Exam 3: Essential Public Key Infrastructure

Digital signature provides not only data origin authentication but also data ____.

Briefly describe the main characteristics of an authority revocation list.

A CA certificate signed by another CA's private key is referred as a(n) ____ .

The ____ is intended for displaying information to a replying party when a certificate is used.

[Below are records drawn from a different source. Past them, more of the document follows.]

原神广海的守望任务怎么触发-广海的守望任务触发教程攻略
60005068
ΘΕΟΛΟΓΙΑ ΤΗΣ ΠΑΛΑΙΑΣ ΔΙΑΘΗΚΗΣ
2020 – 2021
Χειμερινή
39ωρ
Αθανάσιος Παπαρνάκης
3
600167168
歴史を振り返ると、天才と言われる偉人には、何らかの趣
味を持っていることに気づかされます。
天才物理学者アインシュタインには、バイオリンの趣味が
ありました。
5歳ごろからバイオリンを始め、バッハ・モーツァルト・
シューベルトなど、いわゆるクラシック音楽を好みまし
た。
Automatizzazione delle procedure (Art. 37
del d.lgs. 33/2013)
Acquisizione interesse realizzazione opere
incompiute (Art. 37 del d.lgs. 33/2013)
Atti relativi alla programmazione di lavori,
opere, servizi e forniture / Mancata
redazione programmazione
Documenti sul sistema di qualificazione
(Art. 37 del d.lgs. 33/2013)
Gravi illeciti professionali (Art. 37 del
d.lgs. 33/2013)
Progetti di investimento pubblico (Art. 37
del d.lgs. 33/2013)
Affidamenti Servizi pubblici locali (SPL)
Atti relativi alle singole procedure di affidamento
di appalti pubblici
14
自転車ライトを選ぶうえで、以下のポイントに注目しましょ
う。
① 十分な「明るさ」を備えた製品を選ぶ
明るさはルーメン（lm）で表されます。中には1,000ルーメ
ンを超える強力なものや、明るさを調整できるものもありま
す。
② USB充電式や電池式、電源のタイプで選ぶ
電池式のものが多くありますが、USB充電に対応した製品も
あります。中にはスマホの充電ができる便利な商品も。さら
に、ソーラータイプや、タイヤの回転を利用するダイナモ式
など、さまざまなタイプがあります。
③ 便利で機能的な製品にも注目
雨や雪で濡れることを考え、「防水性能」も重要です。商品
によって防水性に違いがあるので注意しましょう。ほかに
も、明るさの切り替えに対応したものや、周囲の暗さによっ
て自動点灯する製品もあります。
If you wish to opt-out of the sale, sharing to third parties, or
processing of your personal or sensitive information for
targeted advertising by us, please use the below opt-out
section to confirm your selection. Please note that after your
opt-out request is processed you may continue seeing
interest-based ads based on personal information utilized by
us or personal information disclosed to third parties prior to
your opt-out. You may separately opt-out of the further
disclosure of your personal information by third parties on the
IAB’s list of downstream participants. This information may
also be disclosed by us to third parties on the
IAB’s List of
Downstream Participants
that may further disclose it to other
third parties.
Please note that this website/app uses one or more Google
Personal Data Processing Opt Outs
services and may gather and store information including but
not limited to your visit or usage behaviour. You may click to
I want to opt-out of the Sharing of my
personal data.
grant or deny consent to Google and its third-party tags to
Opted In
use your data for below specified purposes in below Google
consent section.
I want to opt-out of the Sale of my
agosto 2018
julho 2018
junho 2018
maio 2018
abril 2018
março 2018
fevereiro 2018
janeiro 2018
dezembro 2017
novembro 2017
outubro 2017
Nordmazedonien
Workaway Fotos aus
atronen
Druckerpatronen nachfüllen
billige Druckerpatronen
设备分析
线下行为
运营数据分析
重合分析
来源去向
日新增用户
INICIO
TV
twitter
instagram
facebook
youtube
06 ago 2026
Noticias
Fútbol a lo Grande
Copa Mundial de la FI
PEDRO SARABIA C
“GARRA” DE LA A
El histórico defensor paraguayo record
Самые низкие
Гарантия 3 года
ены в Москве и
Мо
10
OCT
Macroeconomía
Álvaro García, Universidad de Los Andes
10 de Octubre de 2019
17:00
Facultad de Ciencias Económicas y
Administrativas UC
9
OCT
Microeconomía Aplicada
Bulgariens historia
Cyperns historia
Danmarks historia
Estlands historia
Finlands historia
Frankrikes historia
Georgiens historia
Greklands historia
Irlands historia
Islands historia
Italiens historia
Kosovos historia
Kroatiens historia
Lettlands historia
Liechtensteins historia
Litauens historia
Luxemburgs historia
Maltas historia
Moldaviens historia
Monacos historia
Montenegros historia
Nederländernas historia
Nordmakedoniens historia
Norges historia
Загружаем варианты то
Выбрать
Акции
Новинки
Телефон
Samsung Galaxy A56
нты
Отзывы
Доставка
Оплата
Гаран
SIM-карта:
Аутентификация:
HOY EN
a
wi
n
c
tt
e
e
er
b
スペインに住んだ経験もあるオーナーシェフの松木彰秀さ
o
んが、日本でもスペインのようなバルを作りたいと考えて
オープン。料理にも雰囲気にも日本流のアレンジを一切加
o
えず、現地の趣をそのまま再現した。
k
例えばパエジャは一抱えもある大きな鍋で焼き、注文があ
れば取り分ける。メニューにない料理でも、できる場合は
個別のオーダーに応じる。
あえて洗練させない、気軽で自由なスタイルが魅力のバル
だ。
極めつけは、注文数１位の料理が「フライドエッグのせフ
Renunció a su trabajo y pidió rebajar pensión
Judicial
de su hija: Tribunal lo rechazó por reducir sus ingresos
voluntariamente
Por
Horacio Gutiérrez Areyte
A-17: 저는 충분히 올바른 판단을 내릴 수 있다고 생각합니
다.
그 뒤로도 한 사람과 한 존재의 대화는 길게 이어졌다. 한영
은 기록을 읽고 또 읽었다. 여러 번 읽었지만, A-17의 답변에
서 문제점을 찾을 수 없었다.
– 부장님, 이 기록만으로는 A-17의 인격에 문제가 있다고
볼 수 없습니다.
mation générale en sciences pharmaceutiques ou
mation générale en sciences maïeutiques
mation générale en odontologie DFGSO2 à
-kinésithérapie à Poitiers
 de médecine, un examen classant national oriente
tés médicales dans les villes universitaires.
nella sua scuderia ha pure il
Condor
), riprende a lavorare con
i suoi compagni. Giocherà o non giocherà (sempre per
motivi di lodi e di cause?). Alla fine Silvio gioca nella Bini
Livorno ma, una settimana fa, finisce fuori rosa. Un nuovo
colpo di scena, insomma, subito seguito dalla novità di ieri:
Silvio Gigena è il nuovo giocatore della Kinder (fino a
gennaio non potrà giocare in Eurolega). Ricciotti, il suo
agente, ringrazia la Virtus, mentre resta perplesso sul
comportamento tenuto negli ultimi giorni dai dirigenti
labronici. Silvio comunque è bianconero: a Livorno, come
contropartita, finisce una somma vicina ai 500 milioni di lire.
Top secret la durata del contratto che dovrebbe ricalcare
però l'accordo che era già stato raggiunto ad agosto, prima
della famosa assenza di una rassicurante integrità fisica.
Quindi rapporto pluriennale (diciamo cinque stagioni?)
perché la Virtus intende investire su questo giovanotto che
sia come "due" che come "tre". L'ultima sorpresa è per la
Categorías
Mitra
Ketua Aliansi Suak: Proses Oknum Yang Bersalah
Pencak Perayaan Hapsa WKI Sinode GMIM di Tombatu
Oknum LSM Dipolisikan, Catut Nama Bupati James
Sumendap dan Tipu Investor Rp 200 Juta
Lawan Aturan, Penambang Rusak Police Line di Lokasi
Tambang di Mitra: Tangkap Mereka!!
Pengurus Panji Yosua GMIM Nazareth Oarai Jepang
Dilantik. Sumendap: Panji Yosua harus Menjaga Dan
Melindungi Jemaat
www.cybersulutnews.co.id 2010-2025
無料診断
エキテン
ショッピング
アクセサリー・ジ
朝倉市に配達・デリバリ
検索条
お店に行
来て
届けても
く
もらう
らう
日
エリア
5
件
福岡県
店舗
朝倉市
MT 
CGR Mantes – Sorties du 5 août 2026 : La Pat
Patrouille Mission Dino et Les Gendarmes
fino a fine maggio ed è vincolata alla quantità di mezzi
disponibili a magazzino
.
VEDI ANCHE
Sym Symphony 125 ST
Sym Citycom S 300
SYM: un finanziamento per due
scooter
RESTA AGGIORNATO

A(n) ____ creates key pairs and also implements backup and recovery of private keys.

____ is a critical extension only applicable for CA certificates. It is composed of two fields called permitted subtrees and excluded subtrees.

The ____ phase ensures that the private key and public key certificates created are used correctly and efficiently in the PKI community.

If a CA creates a certificate that is signed by its own private key, it is commonly known as a(n) ____.

____ authentication means that only a single assurance method is used for authentication.

The fundamental premise of public key cryptography is to provide secure communication between strangers.

Key and certificate life cycle management must be in place to enable public key cryptography to be used correctly.

What are the general requirements a security infrastructure must satisfy?

____ is a publishing method in which revocation information is updated and posted for entities in the PKI community to obtain.

____________________ is the assurance that an entity is who it claims to be.

Alice is sending a message to Bob. How can Alice ensure data integrity?

What are the steps required to use a CRL DP?

What are the three most common methods for implementing Delta CRL?

What are the four assurance methods? Give examples of each.

The _________________________ is the centerpiece and the most critical component of a PKI.

The PKIX Working Group was established in the fall of 1995 under the standard organization ____.